Una luz azul se extendió por la torre. Resonó un trueno.
Los magos llegaron junto a ellos tosiendo como locos y luchando por recuperar el aliento.
—¿Qué plan tenéis? —preguntó Rincewind.
—Improvisar —respondió Wert.
—Bien. Bueno. Entonces, no os entretengo más.
—Tú vienes con nosotros —le informó Panter.
—¡Pero si no soy un mago de verdad! ¿No recordáis que me expulsasteis?
—No ha habido estudiante más inútil —asintió el viejo mago—, pero estás aquí, y ahora mismo no hacen falta más cualificaciones. Vamos.
La luz brilló un momento antes de desaparecer. Los horribles ruidos murieron como estrangulados.
El silencio llenó la torre. Era uno de esos silencios pesados, opresivos.
—Ha cesado —dijo Dosflores.
Algo se movió arriba, perfilándose contra el círculo rojizo del cielo. Cayó lentamente, dando vueltas, bandeándose. Chocó contra la escalera un tramo más arriba de donde se encontraban.
Rincewind fue el primero en llegar.
Era el Octavo. Pero yacía sobre las piedras tan inerte y sin vida como cualquier otro libro, con sus páginas agitadas por la brisa que soplaba en la torre.
Dosflores llegó jadeando tras Rincewind y bajó la vista.
—Están en blanco —susurró—. Todas las páginas están en blanco.
—Entonces, lo hizo —suspiró Wert—. Leyó los hechizos. Y con éxito. No habría apostado por ello.
—Ha habido un montón de ruido —dijo Rincewind, titubeante—. Y luz. Y esas formas. No me parece que haya sido un éxito.
—Oh, siempre que se hace magia a gran escala hay interferencias extradimensionales —explicó Panter—. Sólo sirven para impresionar a la gente.

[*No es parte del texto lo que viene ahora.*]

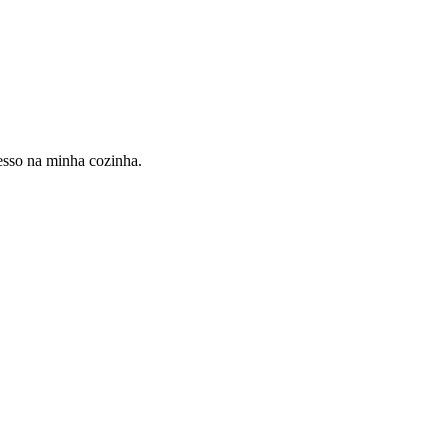
cesso na minha cozinha.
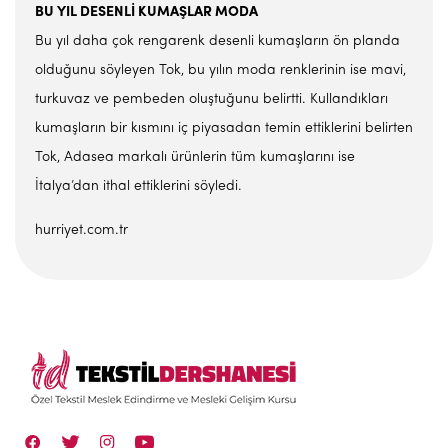
BU YIL DESENLİ KUMAŞLAR MODA
Bu yıl daha çok rengarenk desenli kumaşların ön planda
olduğunu söyleyen Tok, bu yılın moda renklerinin ise mavi,
turkuvaz ve pembeden oluştuğunu belirtti. Kullandıkları
kumaşların bir kısmını iç piyasadan temin ettiklerini belirten
Tok, Adasea markalı ürünlerin tüm kumaşlarını ise
İtalya’dan ithal ettiklerini söyledi.
hurriyet.com.tr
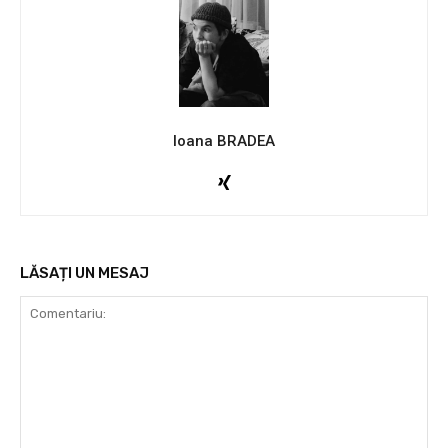
Ioana BRADEA
LĂSAȚI UN MESAJ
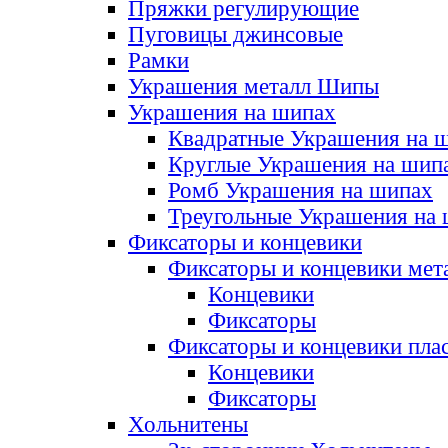
Пряжки регулирующие
Пуговицы джинсовые
Рамки
Украшения металл Шипы
Украшения на шипах
Квадратные Украшения на 
Круглые Украшения на шип
Ромб Украшения на шипах
Треугольные Украшения на
Фиксаторы и концевики
Фиксаторы и концевики мет
Концевики
Фиксаторы
Фиксаторы и концевики пла
Концевики
Фиксаторы
Хольнитены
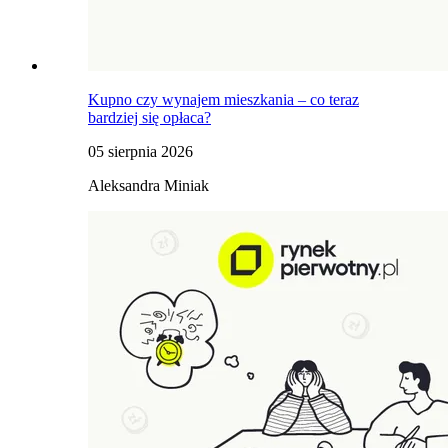
Kupno czy wynajem mieszkania – co teraz
bardziej się opłaca?
05 sierpnia 2026
Aleksandra Miniak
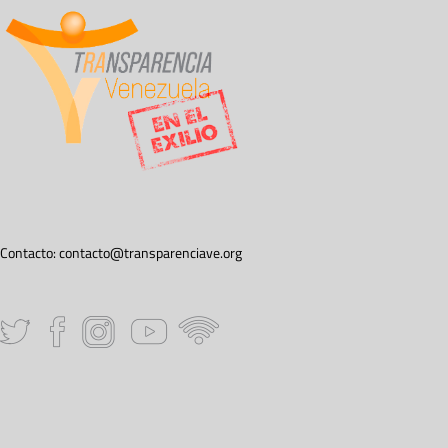
Contacto:
contacto@transparenciave.org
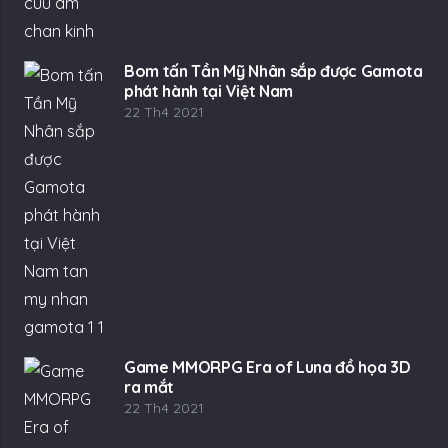
Bom tấn Tần Mỹ Nhân sắp được Gamota
phát hành tại Việt Nam
22 Th4 2021
Game MMORPG Era of Luna đồ họa 3D
ra mắt
22 Th4 2021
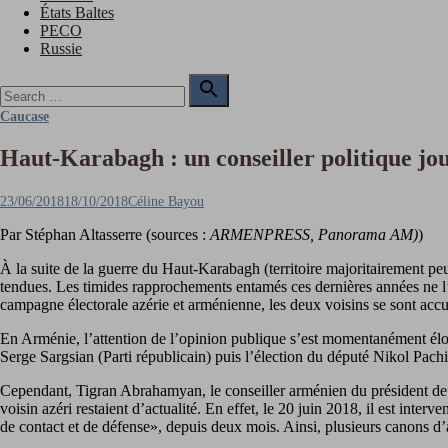
États Baltes
PECO
Russie
Search

for:
Search
Caucase
Haut-Karabagh : un conseiller politique jou
Posted
Author
23/06/2018
18/10/2018
Céline Bayou
on
Par Stéphan Altasserre (sources :
ARMENPRESS, Panorama AM)
)
À la suite de la guerre du Haut-Karabagh (territoire majoritairement pe
tendues. Les timides rapprochements entamés ces dernières années ne l’
campagne électorale azérie et arménienne, les deux voisins se sont acc
En Arménie, l’attention de l’opinion publique s’est momentanément éloign
Serge Sargsian (Parti républicain) puis l’élection du député Nikol Pachi
Cependant, Tigran Abrahamyan, le conseiller arménien du président de
voisin azéri restaient d’actualité. En effet, le 20 juin 2018, il est int
de contact et de défense», depuis deux mois. Ainsi, plusieurs canons d’art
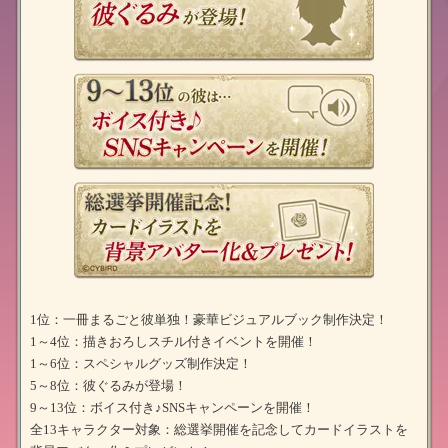
1位：一冊まるごと彼単独！豪華ビジュアルブック制作決定！
1～4位：描きおろしスチル付きイベントを開催！
1～6位：スペシャルグッズ制作決定！
5～8位：彼ぐるみが登場！
9～13位：ボイス付き♪SNSキャンペーンを開催！
全13キャラクター対象：総選挙開催を記念してカードイラストを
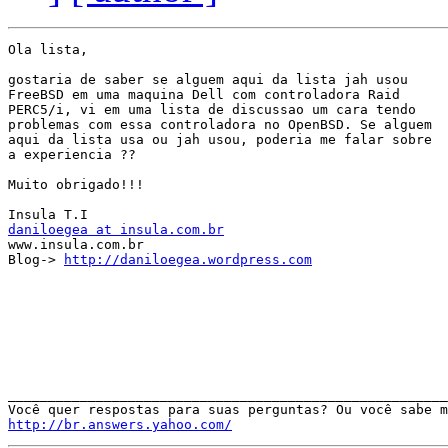
Ola lista,

gostaria de saber se alguem aqui da lista jah usou

FreeBSD em uma maquina Dell com controladora Raid

PERC5/i, vi em uma lista de discussao um cara tendo

problemas com essa controladora no OpenBSD. Se alguem

aqui da lista usa ou jah usou, poderia me falar sobre

a experiencia ??

Muito obrigado!!!

daniloegea at insula.com.br

www.insula.com.br

Blog-> 
http://daniloegea.wordpress.com
_______________________________________________________
http://br.answers.yahoo.com/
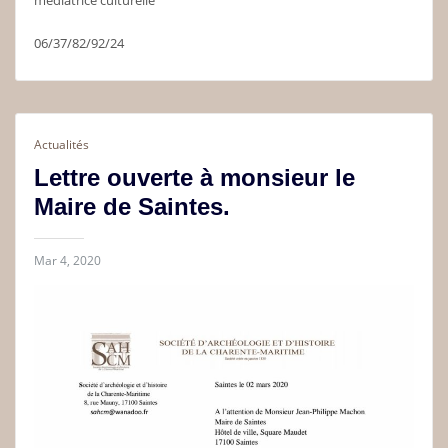
médiatrice culturelle
06/37/82/92/24
Actualités
Lettre ouverte à monsieur le
Maire de Saintes.
Mar 4, 2020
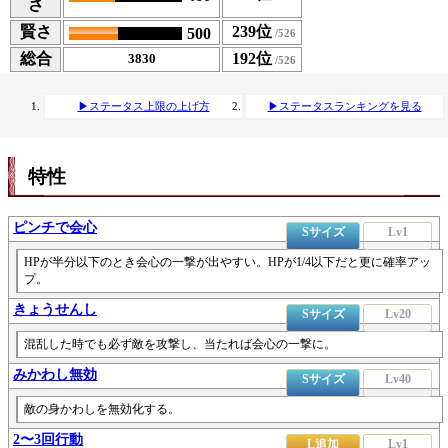
さ
賢さ
239位
500
総合
192位
3830
▶ステータス上限の上げ方
▶ステータスランキングを見る
特性
ピンチで会心
Sサイズ
Lv1
HPが半分以下のとき会心の一撃が出やすい。HPが1/4以下だと更に確率アッ
プ。
きょうせんし
Sサイズ
Lv20
混乱した時でも必ず敵を攻撃し、当たれば会心の一撃に。
みかわし無効
Sサイズ
Lv40
敵の身かわしを無効化する。
2〜3回行動
L追加
Lv1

—Pues a mí me pareció que había monstruos —intervino Dosflores acercándose a Rincewind.
—¿Monstruos? ¿Qué monstruos? —le interrogó Wert.
Todos miraron hacia arriba instintivamente. No se oía nada. Nada se movía en el círculo de luz.
—Bueno, creo que deberíamos subir a… eh… felicitarle —suspiró Wert.